*** Block opens ***
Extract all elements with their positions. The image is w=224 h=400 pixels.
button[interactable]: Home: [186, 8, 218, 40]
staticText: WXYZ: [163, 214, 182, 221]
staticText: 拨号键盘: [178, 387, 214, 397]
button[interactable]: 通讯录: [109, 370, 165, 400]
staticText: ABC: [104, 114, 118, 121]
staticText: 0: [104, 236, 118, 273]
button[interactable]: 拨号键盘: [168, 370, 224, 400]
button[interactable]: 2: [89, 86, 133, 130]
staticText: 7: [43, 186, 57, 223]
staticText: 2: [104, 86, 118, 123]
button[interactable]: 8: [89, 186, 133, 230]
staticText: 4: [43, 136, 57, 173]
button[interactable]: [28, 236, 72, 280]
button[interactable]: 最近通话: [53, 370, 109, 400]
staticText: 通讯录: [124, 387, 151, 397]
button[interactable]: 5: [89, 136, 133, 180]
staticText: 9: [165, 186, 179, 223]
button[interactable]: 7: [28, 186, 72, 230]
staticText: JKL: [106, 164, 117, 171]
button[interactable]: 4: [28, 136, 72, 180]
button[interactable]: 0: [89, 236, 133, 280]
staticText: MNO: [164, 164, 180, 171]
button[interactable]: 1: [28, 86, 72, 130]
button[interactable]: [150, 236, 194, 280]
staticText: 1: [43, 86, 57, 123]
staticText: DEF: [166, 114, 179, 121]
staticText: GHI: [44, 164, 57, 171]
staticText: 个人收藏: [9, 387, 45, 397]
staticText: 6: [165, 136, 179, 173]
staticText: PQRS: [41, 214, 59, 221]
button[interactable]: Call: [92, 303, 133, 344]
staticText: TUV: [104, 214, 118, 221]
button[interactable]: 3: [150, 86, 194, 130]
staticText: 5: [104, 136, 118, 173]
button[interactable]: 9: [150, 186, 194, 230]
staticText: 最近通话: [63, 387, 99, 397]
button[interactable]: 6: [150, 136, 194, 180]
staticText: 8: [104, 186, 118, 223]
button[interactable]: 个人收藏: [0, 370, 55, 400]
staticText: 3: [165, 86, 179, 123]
*** Block closes ***
PROMPT: Search the data and copy each line containing "个人收藏".

ANSWER TO THIS TASK:
staticText: 个人收藏: [9, 387, 45, 397]
button[interactable]: 个人收藏: [0, 370, 55, 400]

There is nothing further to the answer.